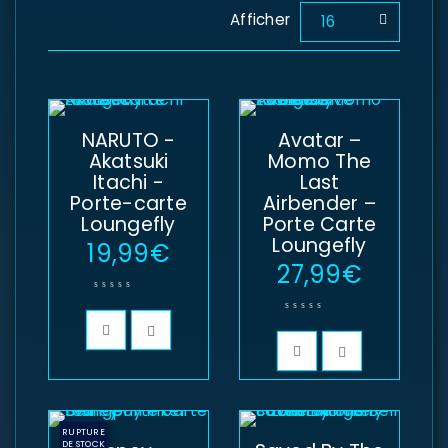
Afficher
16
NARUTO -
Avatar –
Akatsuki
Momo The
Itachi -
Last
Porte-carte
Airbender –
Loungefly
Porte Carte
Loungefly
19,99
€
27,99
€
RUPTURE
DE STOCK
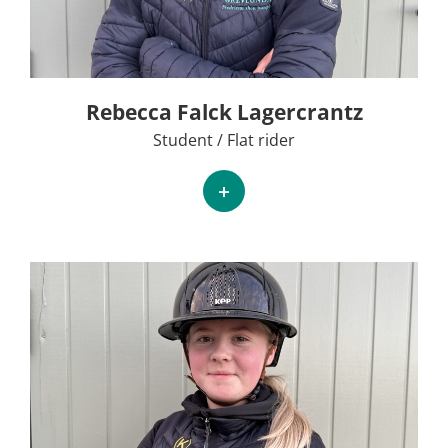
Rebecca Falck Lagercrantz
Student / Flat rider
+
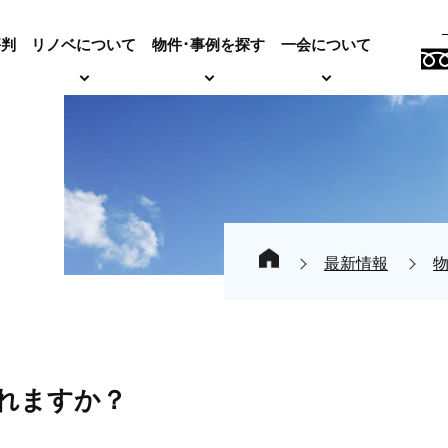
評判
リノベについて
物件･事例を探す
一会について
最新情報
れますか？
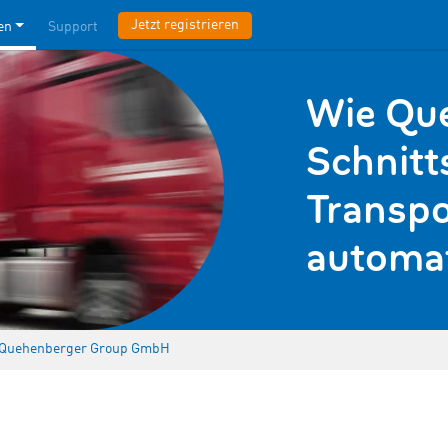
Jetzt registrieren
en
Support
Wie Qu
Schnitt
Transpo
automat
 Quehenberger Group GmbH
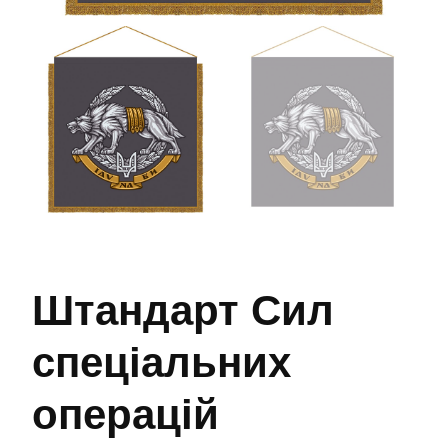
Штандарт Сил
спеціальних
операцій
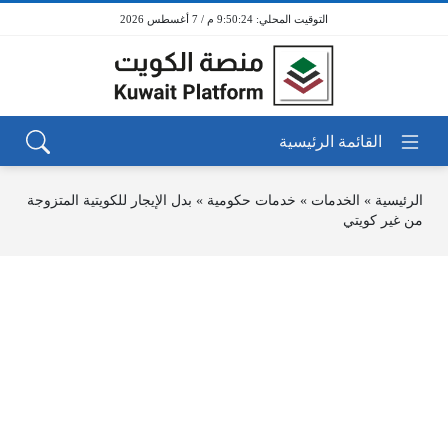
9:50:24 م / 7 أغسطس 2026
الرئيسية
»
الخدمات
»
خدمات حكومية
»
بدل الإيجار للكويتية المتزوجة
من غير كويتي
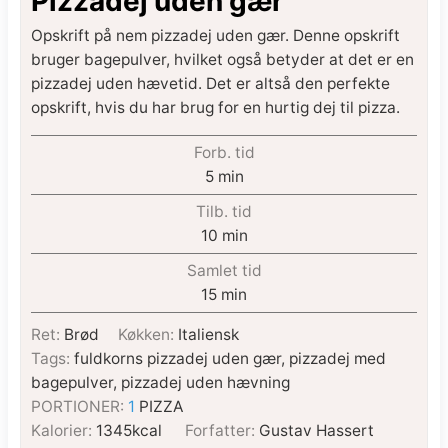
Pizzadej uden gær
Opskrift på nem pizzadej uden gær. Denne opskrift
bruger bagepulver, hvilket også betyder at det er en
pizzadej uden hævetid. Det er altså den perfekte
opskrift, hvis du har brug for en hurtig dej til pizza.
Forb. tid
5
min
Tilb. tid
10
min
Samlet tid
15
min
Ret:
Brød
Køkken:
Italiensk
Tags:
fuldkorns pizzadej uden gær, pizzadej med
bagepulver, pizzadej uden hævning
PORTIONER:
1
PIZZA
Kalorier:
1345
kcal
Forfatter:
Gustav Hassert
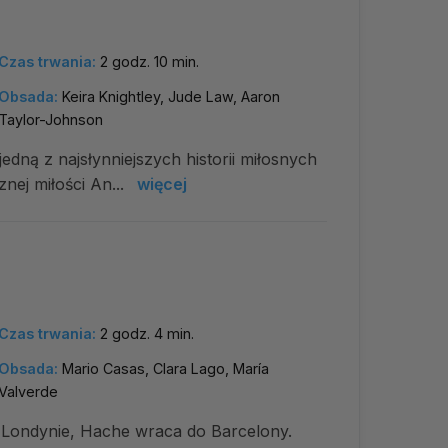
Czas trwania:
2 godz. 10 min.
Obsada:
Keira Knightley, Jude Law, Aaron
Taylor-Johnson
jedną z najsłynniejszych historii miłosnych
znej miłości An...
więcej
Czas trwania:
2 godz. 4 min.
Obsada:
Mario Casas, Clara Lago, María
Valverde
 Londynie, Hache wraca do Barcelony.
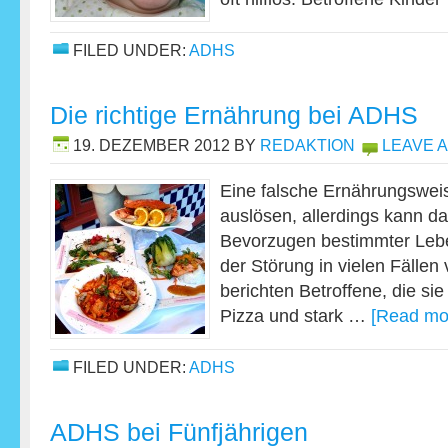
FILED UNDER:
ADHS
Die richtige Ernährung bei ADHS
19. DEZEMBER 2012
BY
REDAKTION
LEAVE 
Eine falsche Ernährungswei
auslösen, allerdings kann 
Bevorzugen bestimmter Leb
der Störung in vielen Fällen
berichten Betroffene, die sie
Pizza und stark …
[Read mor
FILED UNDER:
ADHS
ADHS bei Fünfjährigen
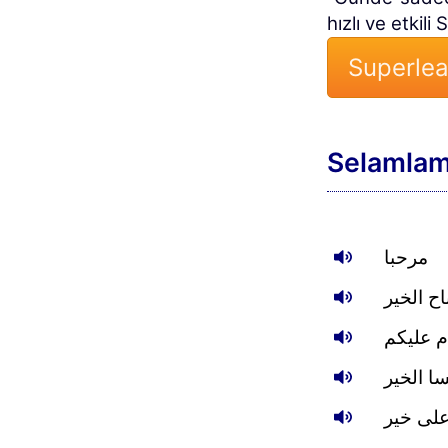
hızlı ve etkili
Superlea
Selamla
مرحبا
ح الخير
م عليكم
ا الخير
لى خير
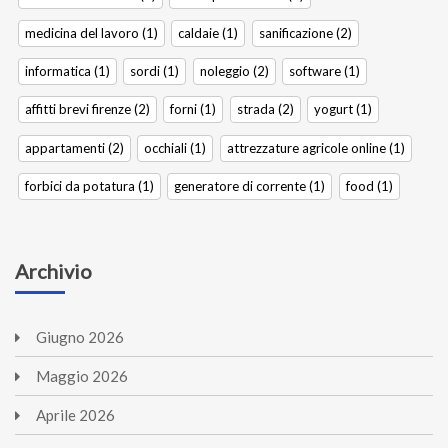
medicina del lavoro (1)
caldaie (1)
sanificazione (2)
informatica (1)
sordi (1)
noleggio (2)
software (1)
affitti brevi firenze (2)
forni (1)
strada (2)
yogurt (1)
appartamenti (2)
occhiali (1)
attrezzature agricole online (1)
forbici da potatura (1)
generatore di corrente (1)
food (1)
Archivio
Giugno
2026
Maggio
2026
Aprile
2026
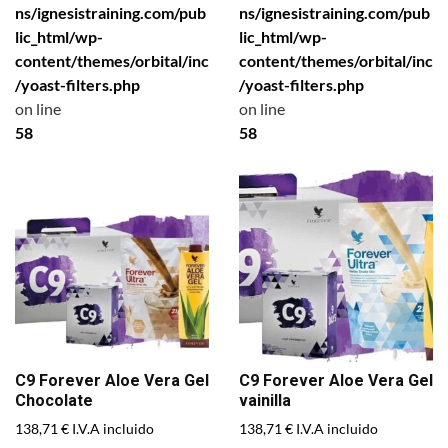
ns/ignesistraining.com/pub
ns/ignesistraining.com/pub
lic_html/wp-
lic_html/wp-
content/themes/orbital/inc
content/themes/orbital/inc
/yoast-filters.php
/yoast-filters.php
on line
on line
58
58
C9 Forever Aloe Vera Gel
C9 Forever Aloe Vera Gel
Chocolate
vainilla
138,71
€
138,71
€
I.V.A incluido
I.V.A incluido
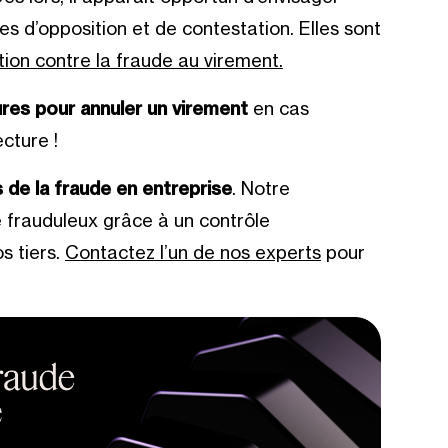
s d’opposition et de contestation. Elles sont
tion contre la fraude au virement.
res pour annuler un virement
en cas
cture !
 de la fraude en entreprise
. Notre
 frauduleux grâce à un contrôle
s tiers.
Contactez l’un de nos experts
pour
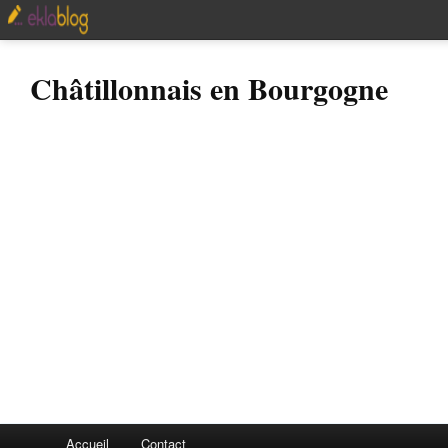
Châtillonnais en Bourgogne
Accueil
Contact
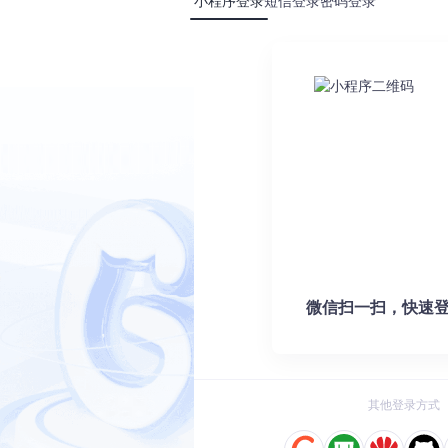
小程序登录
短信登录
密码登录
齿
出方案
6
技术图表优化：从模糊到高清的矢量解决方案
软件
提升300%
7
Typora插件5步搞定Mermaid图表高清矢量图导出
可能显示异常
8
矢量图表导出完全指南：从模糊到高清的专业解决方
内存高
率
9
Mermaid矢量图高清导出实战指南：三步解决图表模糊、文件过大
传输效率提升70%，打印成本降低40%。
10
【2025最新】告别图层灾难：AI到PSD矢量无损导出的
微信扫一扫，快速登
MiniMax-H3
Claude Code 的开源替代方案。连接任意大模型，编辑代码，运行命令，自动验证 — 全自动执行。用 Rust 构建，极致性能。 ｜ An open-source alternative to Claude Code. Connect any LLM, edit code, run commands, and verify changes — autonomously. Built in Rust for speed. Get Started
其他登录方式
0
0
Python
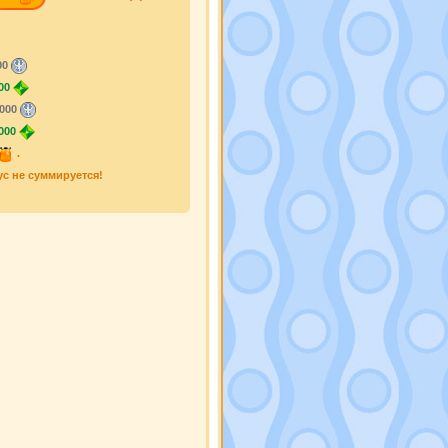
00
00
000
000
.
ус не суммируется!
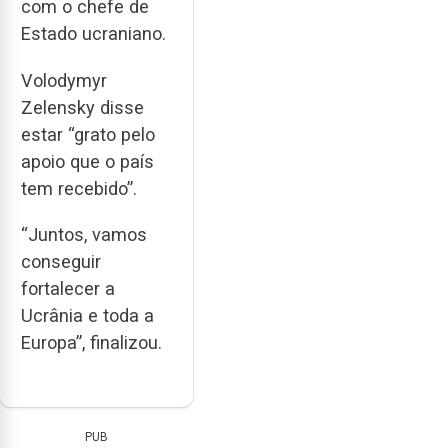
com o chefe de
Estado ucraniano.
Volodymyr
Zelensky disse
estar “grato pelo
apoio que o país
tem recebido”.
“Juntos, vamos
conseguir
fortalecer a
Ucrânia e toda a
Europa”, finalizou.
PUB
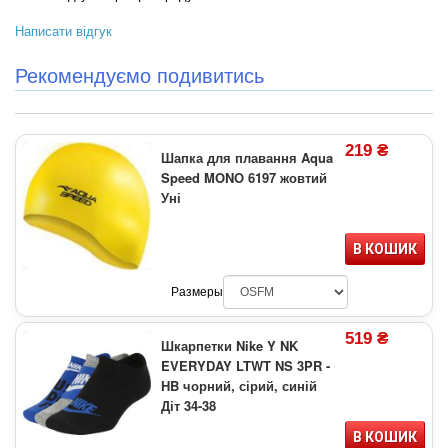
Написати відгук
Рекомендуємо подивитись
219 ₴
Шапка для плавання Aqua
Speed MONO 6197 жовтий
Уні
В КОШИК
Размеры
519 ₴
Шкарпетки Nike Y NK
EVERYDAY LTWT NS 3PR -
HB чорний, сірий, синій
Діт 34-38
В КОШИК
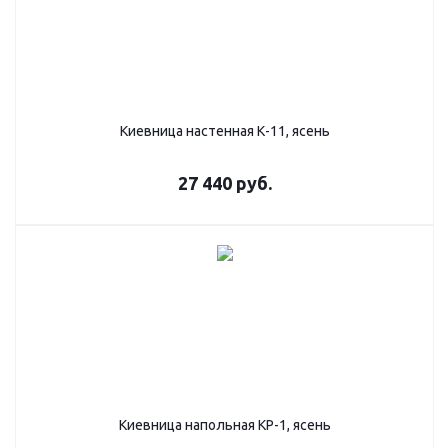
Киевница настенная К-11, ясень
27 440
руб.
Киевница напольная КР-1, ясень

## Exercise directions
Copy the final stretch of lines, starting at the one that holds "Estado ucraniano." and ending at the last line of the data, exactly; omit pictures.

## Your response
Estado ucraniano.
Volodymyr
Zelensky disse
estar “grato pelo
apoio que o país
tem recebido”.
“Juntos, vamos
conseguir
fortalecer a
Ucrânia e toda a
Europa”, finalizou.
PUB
Написати відгук
Рекомендуємо подивитись
219 ₴
Шапка для плавання Aqua
Speed MONO 6197 жовтий
Уні
В КОШИК
Размеры
519 ₴
Шкарпетки Nike Y NK
EVERYDAY LTWT NS 3PR -
HB чорний, сірий, синій
Діт 34-38
В КОШИК
Киевница настенная К-11, ясень
27 440
руб.
Киевница напольная КР-1, ясень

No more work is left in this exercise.